Assignment: Go through the data below and work out how many lines contain "Stuff"; the answer is the number alone.

Stored data entries
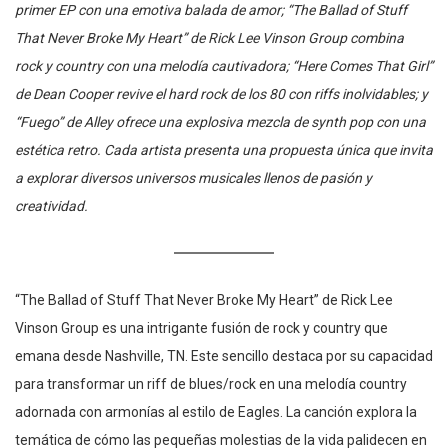
primer EP con una emotiva balada de amor; “The Ballad of Stuff
That Never Broke My Heart” de Rick Lee Vinson Group combina
rock y country con una melodía cautivadora; “Here Comes That Girl”
de Dean Cooper revive el hard rock de los 80 con riffs inolvidables; y
“Fuego” de Alley ofrece una explosiva mezcla de synth pop con una
estética retro. Cada artista presenta una propuesta única que invita
a explorar diversos universos musicales llenos de pasión y
creatividad.
“The Ballad of Stuff That Never Broke My Heart” de Rick Lee
Vinson Group es una intrigante fusión de rock y country que
emana desde Nashville, TN. Este sencillo destaca por su capacidad
para transformar un riff de blues/rock en una melodía country
adornada con armonías al estilo de Eagles. La canción explora la
temática de cómo las pequeñas molestias de la vida palidecen en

Your solution: 2